/MBConFit

Primary LanguagePythonBSD 3-Clause "New" or "Revised" LicenseBSD-3-Clause

ConFit

Overview

ConFit is a pLM-based ML method for learning the protein fitness landscape with limited experimental fitness measurements as training data. It uses a contrastive learning strategy to fine-tune the pre-trained pLM, tailoring it to achieve protein-specific fitness prediction while avoiding overfitting.

Dependencies

This code is based on Python 3.9.18 and PyTorch 2.1.0 with CUDA 12.2. Please first install the correct PyTorch version and then install the required packages as follows:

conda install pytorch torchvision torchaudio pytorch-cuda=12.2 -c pytorch -c nvidia
pip install -r requirements.txt

Data

Source Data

To use the source data in the paper, please use the script scripts/download.sh to download our source data.

Running on customized data

To run the customized data using our model, please follow the steps below:

  1. collect the DMS dataset and put it in data/$dataset/data.csv, the csv file should have the following necessary columns:

    seq: the mutant sequence.

    log_fitness: the ground truth fitness value for the sequence.

    mutated_position: the mutant position the the assay, please note that the position number should start from 0.

    PID: A unique number for each sequence, which can be generated by auto-increment.

  2. Generate the fasta file for the wild-type sequence, please put it in data/$dataset/wt.fasta

  3. If you want to use retrieval augmentation, please follow the DeepSequence repo(https://github.com/debbiemarkslab/DeepSequence) to generate the ELBO for each mutant assay.

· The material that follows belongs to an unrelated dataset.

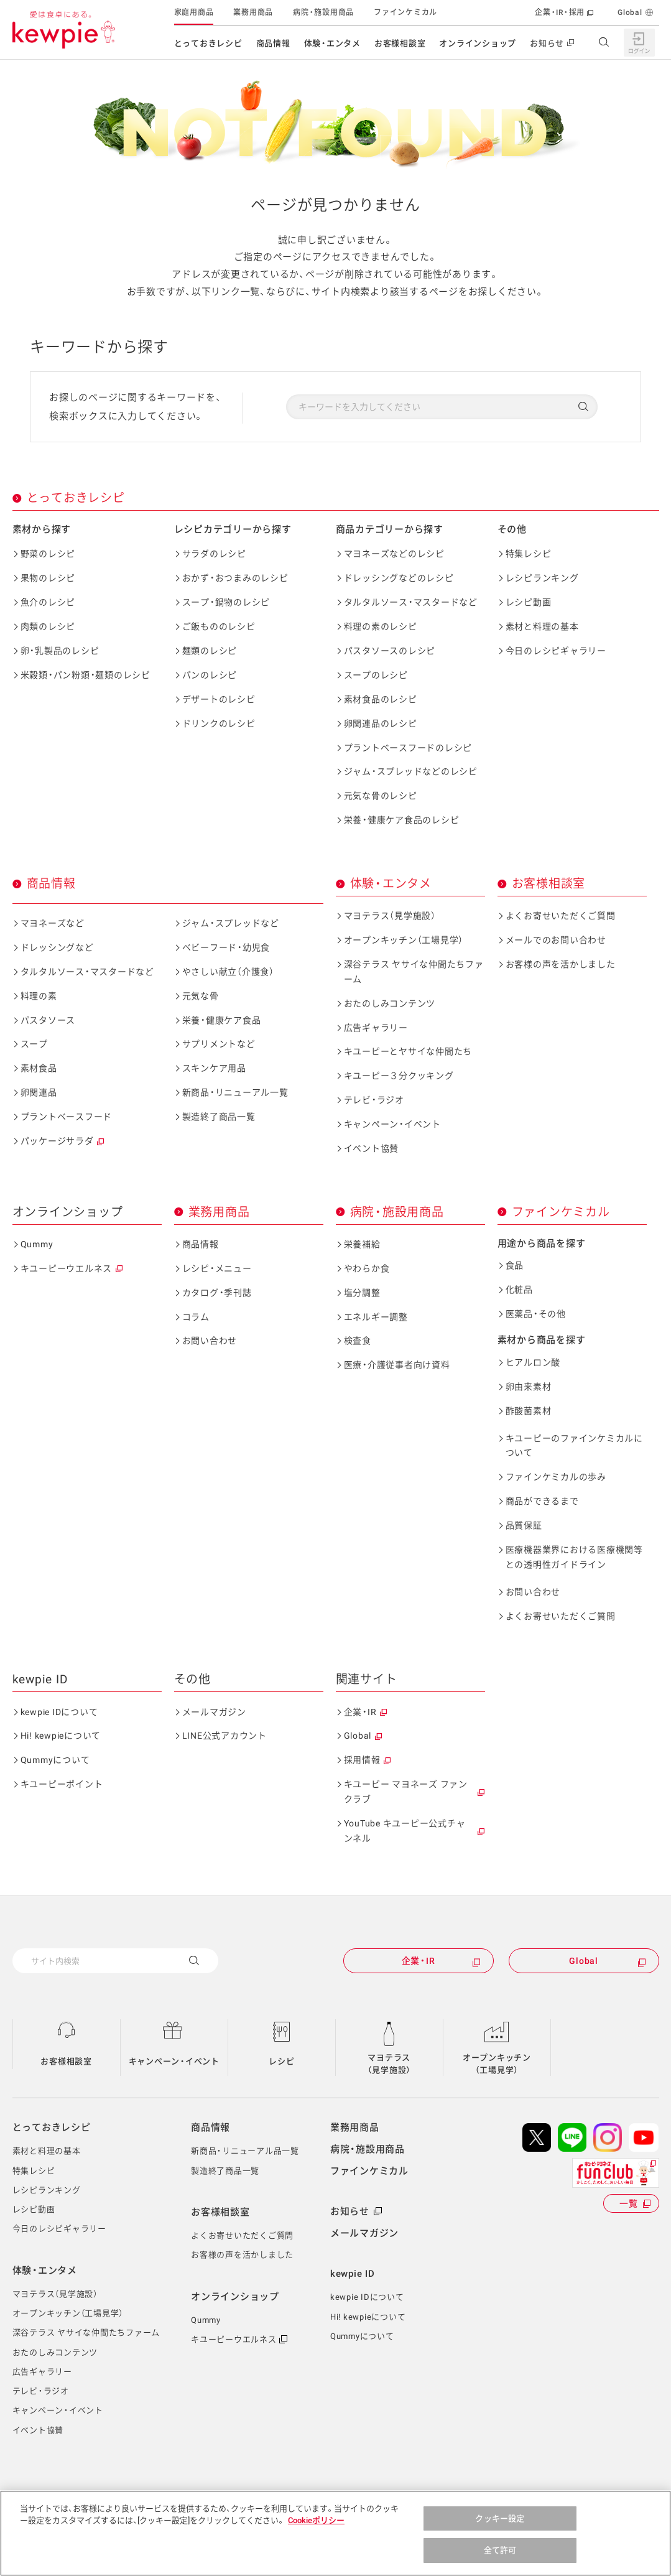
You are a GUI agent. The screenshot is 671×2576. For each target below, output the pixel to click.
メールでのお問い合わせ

Please put the predicted ELBO in data/$dataset/vae_elbo.csv, which contains the following columns:

    seq: the mutant sequence.

    PID: a unique number for each sequence, which should be consistent with data.csv.

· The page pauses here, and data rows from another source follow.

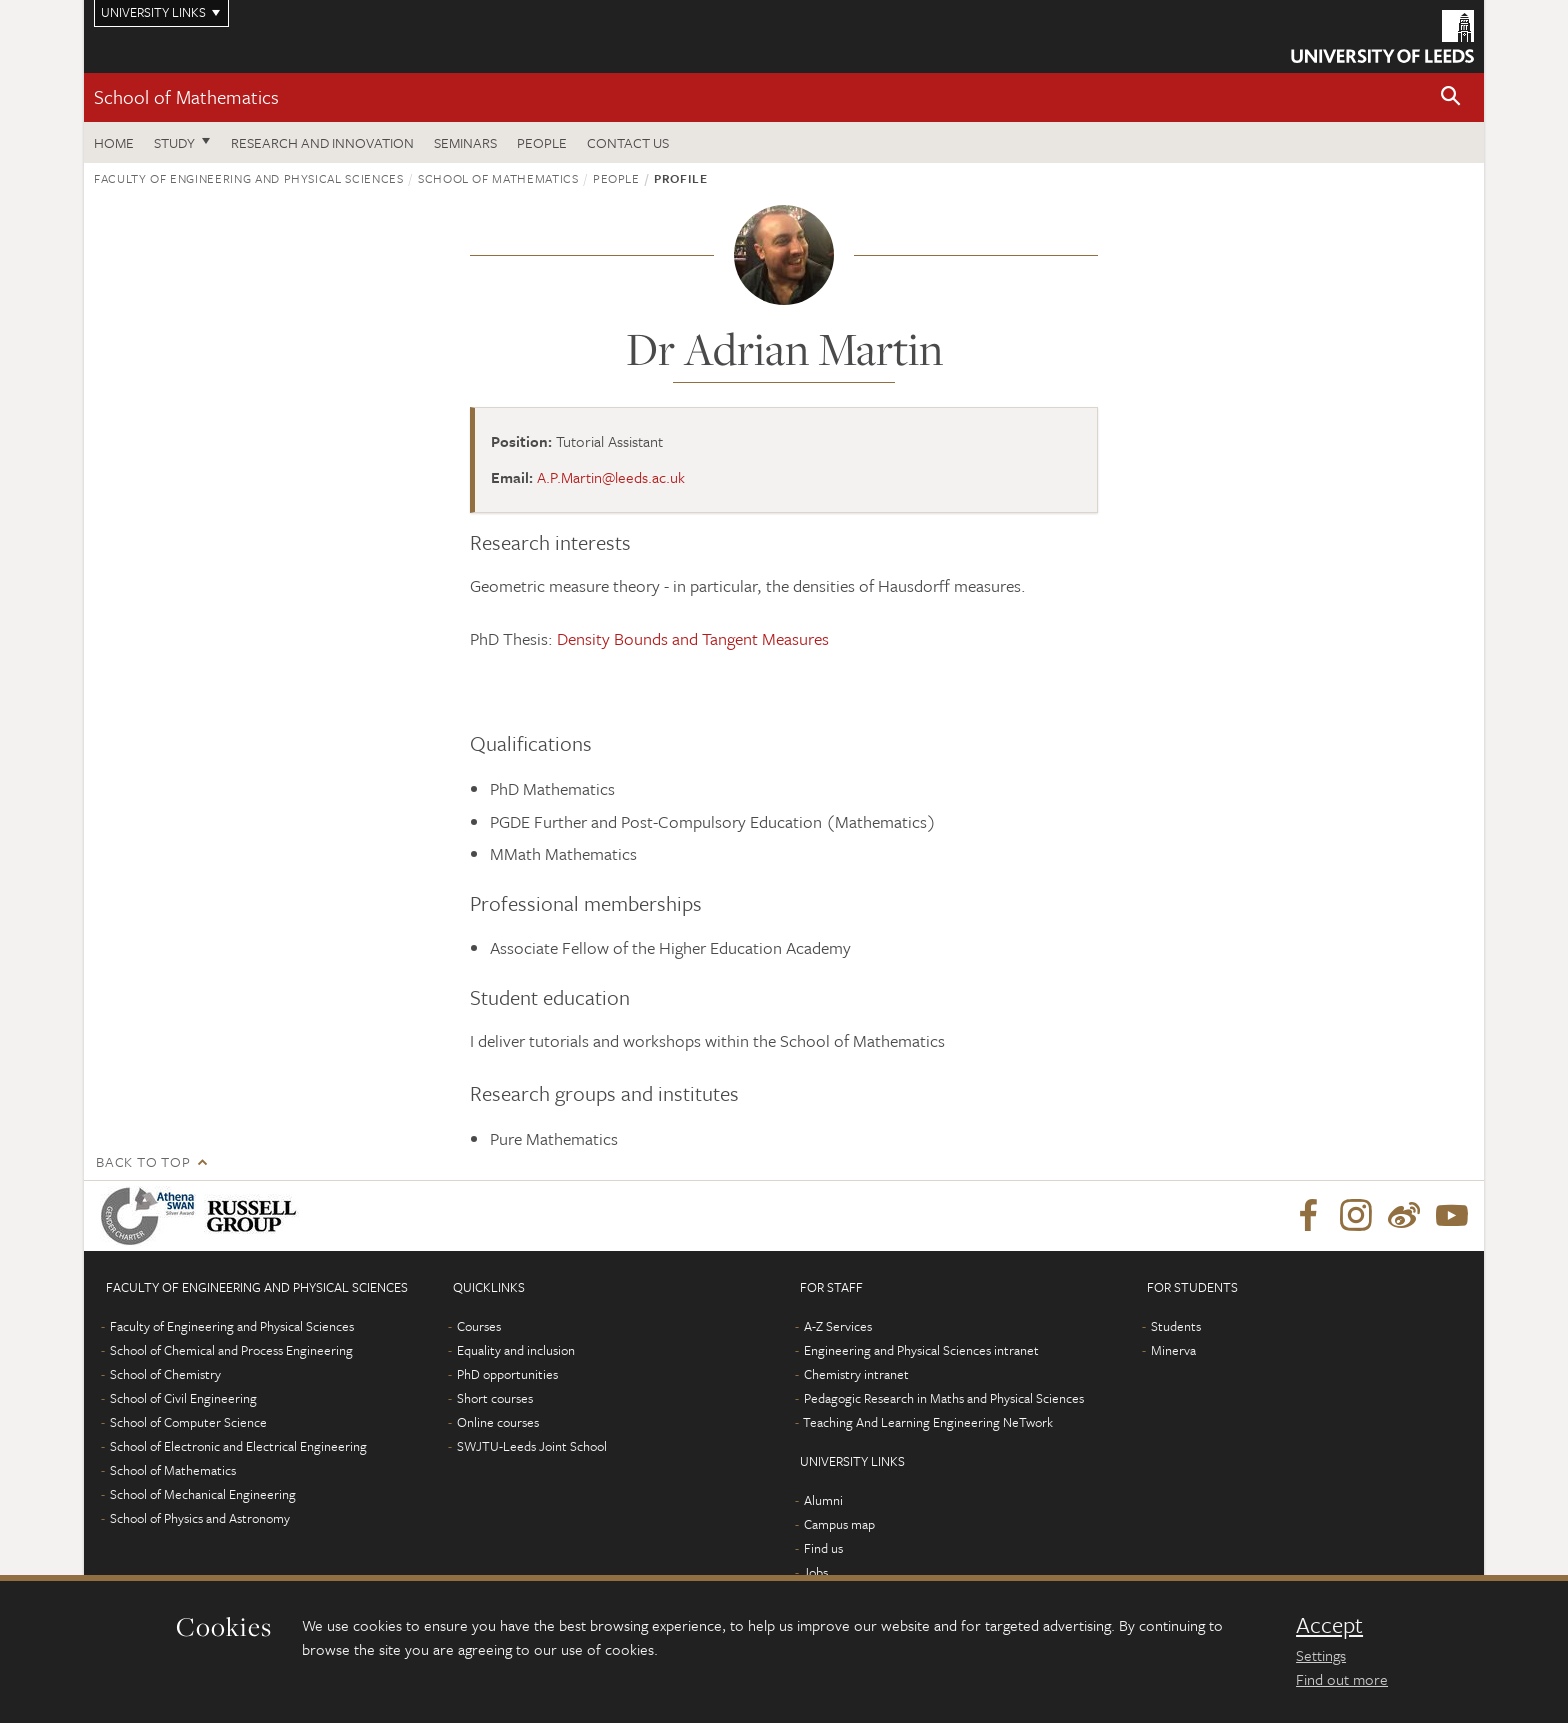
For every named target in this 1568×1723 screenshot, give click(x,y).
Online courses (498, 1422)
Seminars (465, 142)
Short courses (495, 1398)
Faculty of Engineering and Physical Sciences (249, 178)
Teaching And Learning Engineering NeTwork (928, 1422)
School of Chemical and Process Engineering (231, 1350)
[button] (1451, 97)
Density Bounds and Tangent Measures (693, 638)
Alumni (823, 1500)
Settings (1321, 1655)
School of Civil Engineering (183, 1398)
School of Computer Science (188, 1422)
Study (174, 142)
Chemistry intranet (856, 1374)
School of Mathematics (186, 96)
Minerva (1173, 1350)
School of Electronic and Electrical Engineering (238, 1446)
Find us (823, 1548)
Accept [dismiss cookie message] (1329, 1625)
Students (1176, 1326)
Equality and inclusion (516, 1350)
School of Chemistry (165, 1374)
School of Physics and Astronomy (200, 1518)
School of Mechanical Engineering (203, 1494)
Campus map (839, 1524)
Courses (479, 1326)
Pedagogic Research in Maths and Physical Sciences (944, 1398)
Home (114, 142)
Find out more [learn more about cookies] (1342, 1679)
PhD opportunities (507, 1374)
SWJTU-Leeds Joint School (532, 1446)
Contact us (628, 142)
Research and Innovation (322, 142)
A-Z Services (838, 1326)
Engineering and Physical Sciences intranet (921, 1350)
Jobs (815, 1572)
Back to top (143, 1161)
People (542, 142)
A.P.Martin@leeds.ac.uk (611, 477)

    elbo:the predicted ELBO values for each mutant assays.

Train ConFit

We provide an example of training ConFit in the scripts/train.sh file, which would help you quickly try our model. For example, the following script trains our model on GB1_Olson2014_ddg dataset using 48 shots of training data:

accelerate launch --config_file config/parallel_config.yaml confit/train.py \
    --config config/training_config.yaml \
    --dataset GB1_Olson2014_ddg \
    --sample_seed 0 \
    --model_seed 1

--config: (required) specifies the file containing training hyperparameters

--dataset: (required) specifies the dataset name

--sample_seed: (optional) specify the random seed when sampling testing and training data.

--model_seed: (optional) specify the initiating seed for the pretrianed ESM-1v model, please choose it from 1-5.

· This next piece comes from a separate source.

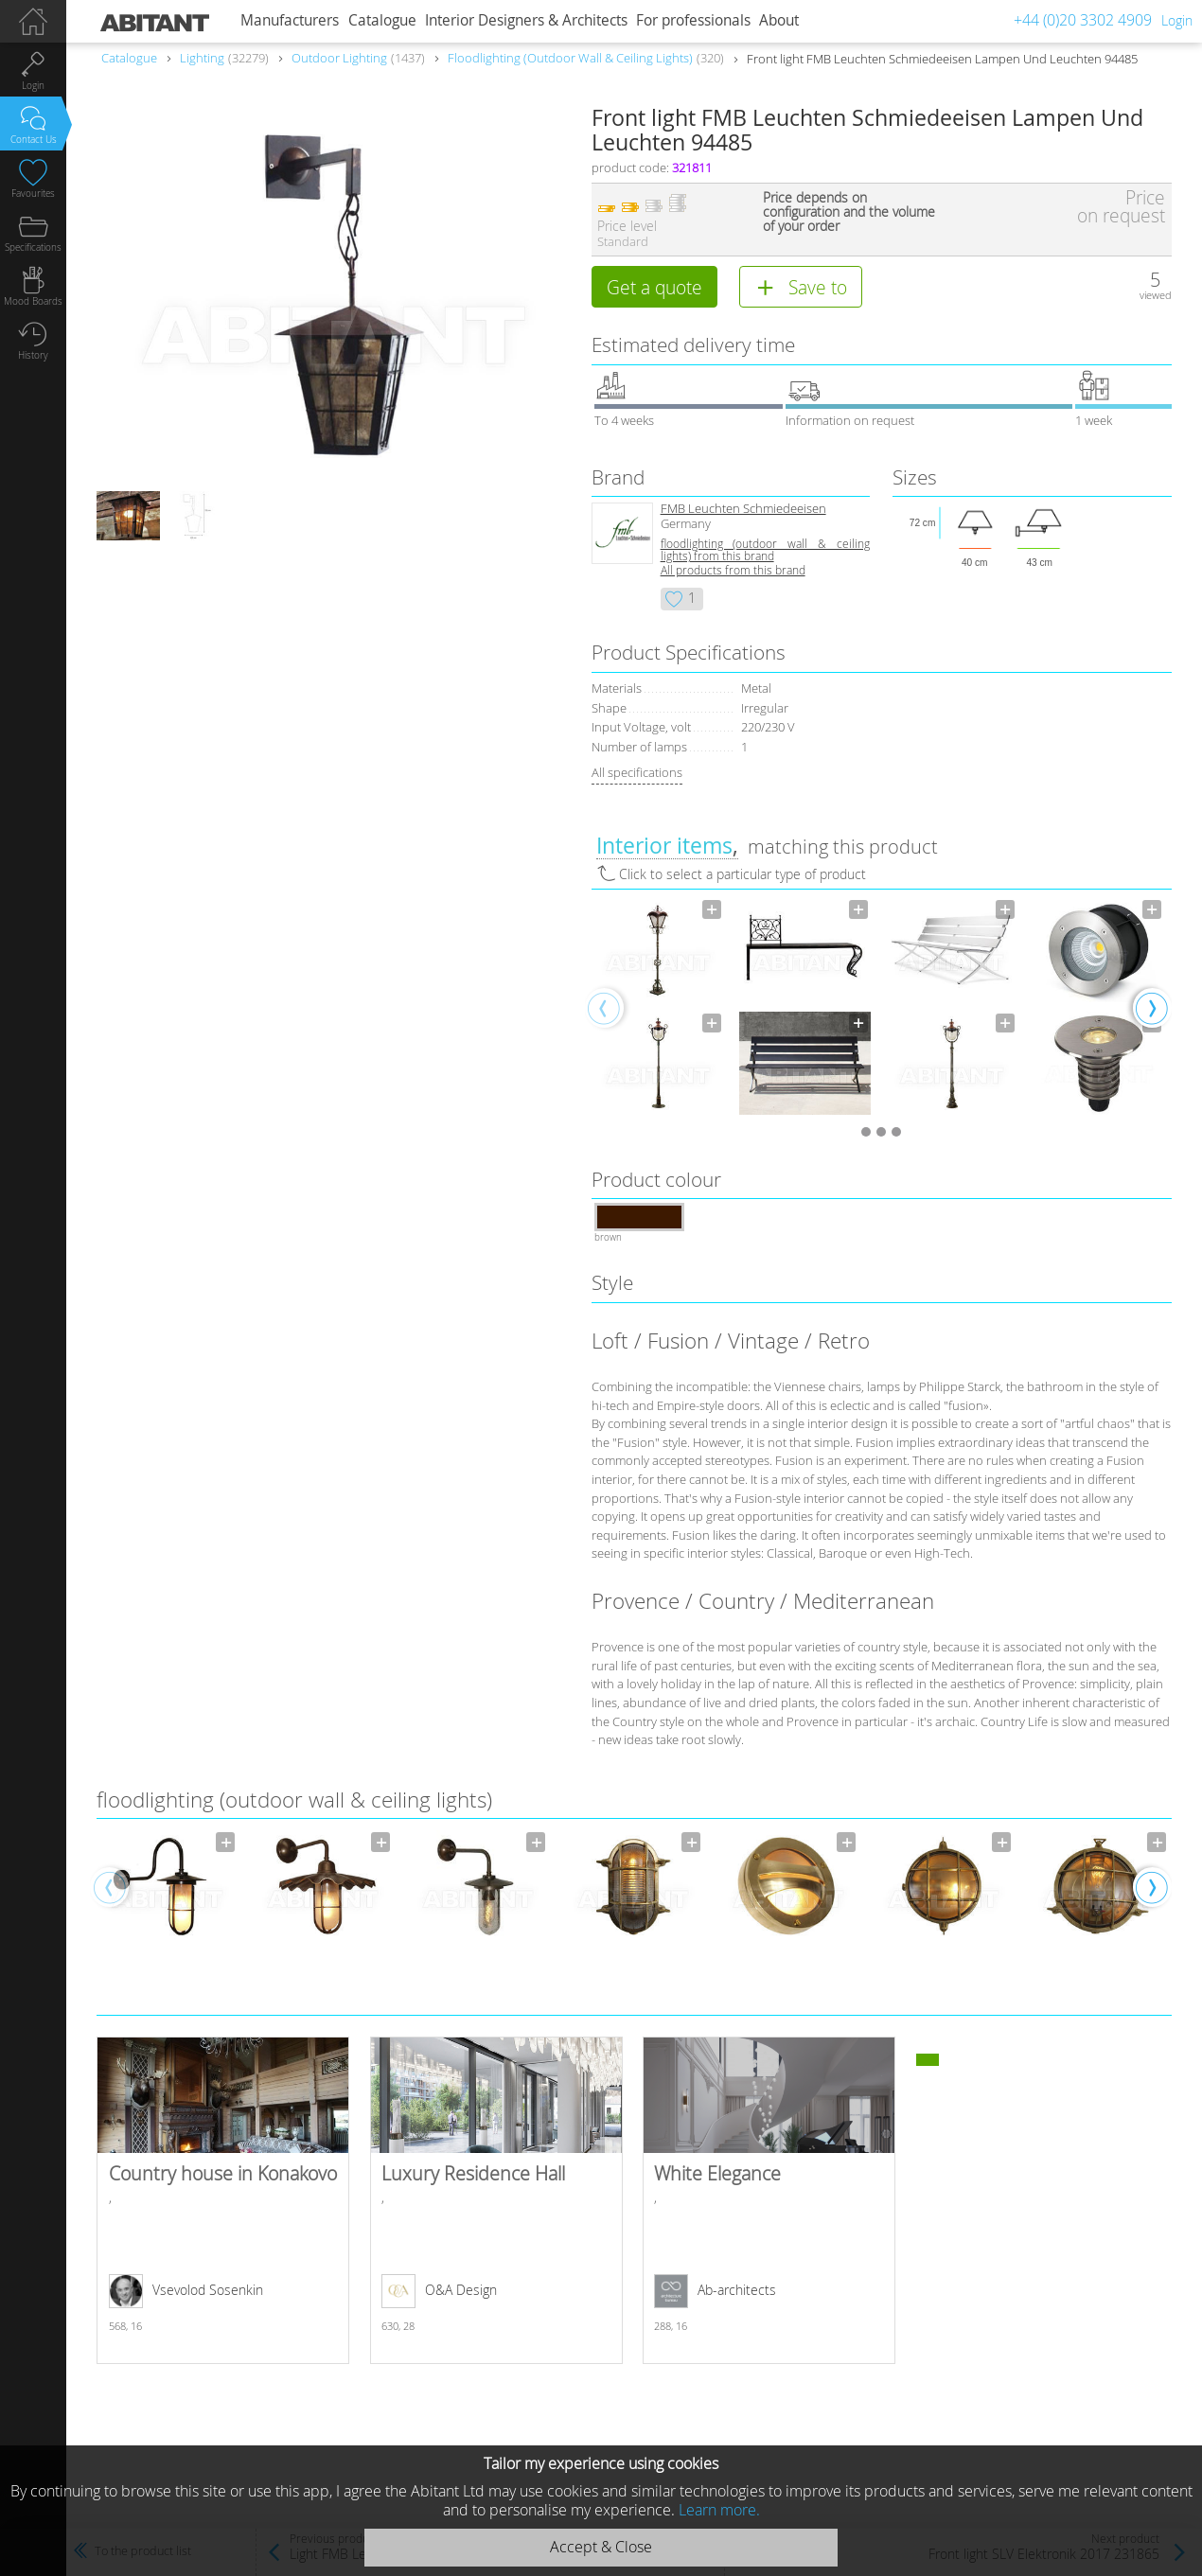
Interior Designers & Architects (526, 20)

After training, please use the following scripts to conduct inference on the test set:

python confit/inference.py --dataset $dataset --shot $shot

--dataset: (required) specifies the dataset name

--shot: (required) specifies the training size

--no_retrieval :(optional) forbidden the retrieval augmentation in inference

the test spearman will be generated in results/$dataset/summary.csv

customizing config files

Training size: For different training sizes, please modify shot in config/training_config.yamland change the training hyperparameters in that file accordingly.

GPU: We trained ConFit using 4 A40. According to the GPU numbers you use, please modify num_processes and gpu_number respectively in config/parallel_config.yaml and config/training_config.yaml.

PLM: We utilized ESM-1v as our PLM to be fine-tuned. Similar protein language models can also be used. Please modify model in config/training_config.yaml to ESM-2 or ESM-1b to change the PLM.